A hybrid deep learning neural approach for emotion recognition from facial expressions for socially assistive robots

We have recently seen significant advancements in the development of robotic machines that are designed to assist people with their daily lives. Socially assistive robots are now able to perform a number of tasks autonomously and without human supervision. However, if these robots are to be accepted by human users, there is a need to focus on the form of human–robot interaction that is seen as acceptable by such users.

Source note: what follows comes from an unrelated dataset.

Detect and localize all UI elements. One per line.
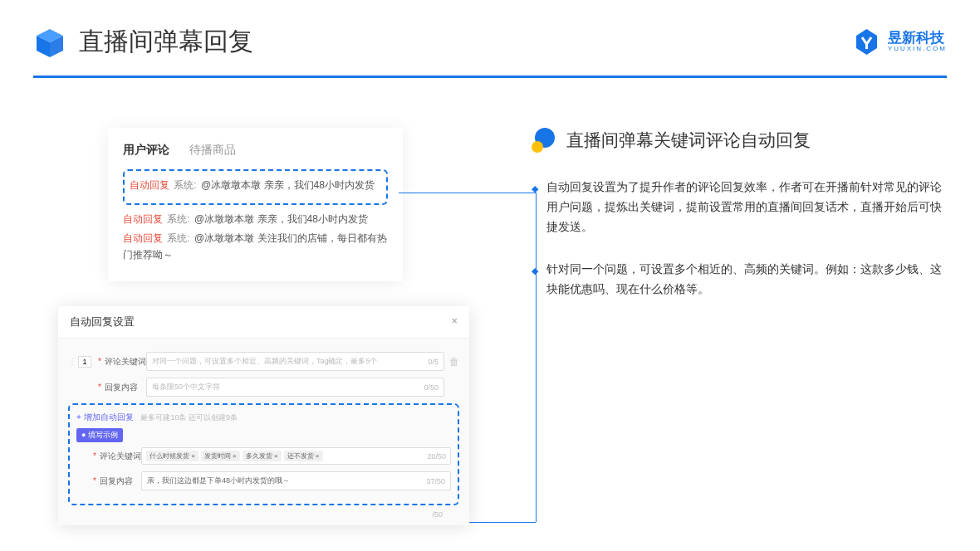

In this paper, we extend our previous work, originally presented in Ruiz-Garcia et al. (in: Engineering applications of neural networks: 17th international conference, EANN 2016, Aberdeen, UK, September 2–5, 2016, proceedings, pp 79–93, 2016. https://doi.org/10.1007/978-3-319-44188-7_6), to provide emotion recognition from human facial expressions for application on a real-time robot. We expand on previous work by presenting a new hybrid deep learning emotion recognition model and preliminary results using this model on real-time emotion recognition performed by our humanoid robot. The hybrid emotion recognition model combines a Deep Convolutional Neural Network (CNN) for self-learnt feature extraction and a Support Vector Machine (SVM) for emotion classification. Compared to more complex approaches that use more layers in the convolutional model, this hybrid deep learning model produces state-of-the-art classification rate of \(96.26\%\), when tested on the Karolinska Directed Emotional Faces dataset (Lundqvist et al. in The Karolinska Directed Emotional Faces—KDEF, 1998), and offers similar performance on unseen data when tested on the Extended Cohn–Kanade dataset (Lucey et al. in: Proceedings of the third international workshop on CVPR for human communicative behaviour analysis (CVPR4HB 2010), San Francisco, USA, pp 94–101, 2010). This architecture also takes advantage of batch normalisation (Ioffe and Szegedy in Batch normalization: accelerating deep network training by reducing internal covariate shift. http://arxiv.org/abs/1502.03167, 2015) for fast learning from a smaller number of training samples. A comparison between Gabor filters and CNN for feature extraction, and between SVM and multilayer perceptron for classification is also provided.